Neshaminy also played Russian Roulette with Liberty and won each time. The ‘Skins gambled early on a fourth-and-three on Liberty’s 33 and won as Joe Sroba gained 15 yards and a first down.

They went for a first down on a fourth-and-one on their OWN 11 and made it. The percentages are supposed to say punt and play defense.

Neshaminy received some breaks, too. It recovered a punt which struck (Liberty’s) Frank Horwath on the helmet as he attempted to throw a block for the return, and later went in for the score. It played the late flat pass by Wescoe perfectly and the result was a touchdown on a 44-yard interception.

Actually, the first quarter set the tempo for the entire game.

Sroba Sets It Up

After Neshaminy stalled Liberty’s opening drive, the ‘Skins marched 53 yards in 11 plays as runs by Sroba of 10 and 15 yards set the stage for Bruce Traney’s two-yard plunge with 6:11 remaining.

Liberty’s next series was doomed for failure as Dan Meier recovered Wescoe’s fumble on the Hurricanes’ 43. But Neshaminy was unable to move the ball and Rich McIntyre’s punt bounced off Horwath’s back and was pounced on by Dave Pyle giving Neshaminy first-and-goal on Liberty’s eight.

Four plays later, Pete Cordelli scored his first touchdown of the year on a quarterback sneak. McIntyre’s point-after made it 14-0.

Tough Defense

The second quarter was devoted to defense − Neshaminy held Liberty to two yards rushing; Liberty returned the favor by holding the ‘Skins to nine yards on the ground.

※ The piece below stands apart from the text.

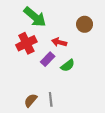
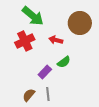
brown circle: (85, 24) -> (80, 23), size x1.5
purple rectangle: (48, 59) -> (45, 72), moved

“We got no field position in that second quarter,” said Swartz, “but neither did they.”

Neshaminy’s drive at the beginning of the second half salted things away. Liberty was assessed 15 yards for a personal foul and offsides, placing the ball on the Liberty 41. Cordelli hit Dale Forchetti for nine yards, the Bruce McHale for eight yards.

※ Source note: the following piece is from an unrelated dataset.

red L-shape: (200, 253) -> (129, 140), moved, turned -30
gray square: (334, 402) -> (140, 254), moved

Then it was Cordelli to Forchetti for a 20-yard touchdown, the ninth time the pair connected for a score this year. And it was in typical Forchetti fashion as he fought off two Liberty defenders in the end zone.

In the fourth period, Forchetti’s 34-yard punt return to the Liberty six helped Sroba score his first touchdown in four games, a one-yard plunge.

Liberty got on the board with 7:31 left on a 58-yard drive which was culminated by Jennings 11-yard run.

“We were in a ‘move’,” explained Chuck Lodge, Nesahminy’s center-linebacker. “We were looking for the rollout (by Wescoe), but it was Jennings on the dive up the middle and there was just no one there to stop him.”

Neshaminy’s final score came with 5:16 showing as Jay Sidman intercepted a Wescoe pass and returned it 44 yards for the touchdown. Was he happy? He says someone owes him a spaghetti dinner for that one.

Perhaps that’s what’s meant by the thrill of victory.



Editor’s Note: The Liberty game not only exorcised the demons of the 1970 loss to the Hurricanes it also crystallized the opinions of the day that the ’71 team was something special. And then backing up those views of observers of the time, the team ran the tables that season and over the last 40 years has begun to take on mythical status. Not hype at all, a close look at the accomplishments of the club provides solid facts to support that the 1971 boys of Langhorne are deserving of that “ranking” including: An 11-0 record (the best at Neshaminy to that season); champions of the Lower Bucks League − Section One and the Big Seven Conference as well; a season ending top-spot schoolboy rank in Pennsylvania by most news organizations and seventh in the country by a national pollster; one “high school” All-American selection and four All-State honorees; too many local area, southeastern PA and Conference “all-teamers” to list; record setting outputs by quarterback Pete Cordelli and receiver Dale Forchetti; and, finally, 15 out of 19 starters – three went “both ways” – in Neshaminy’s Hall of Fame and an amazing 11 of those starters receiving college football scholarships to what was then known as University Division schools, popularly called “D-1” today, with another to an Ivy League school, making 12 in all. No doubt the 1971 Redskins were a talent laden and driven squad, directed by terrific and dedicated coaches, that will always be recalled as one of Neshaminy’s finest editions.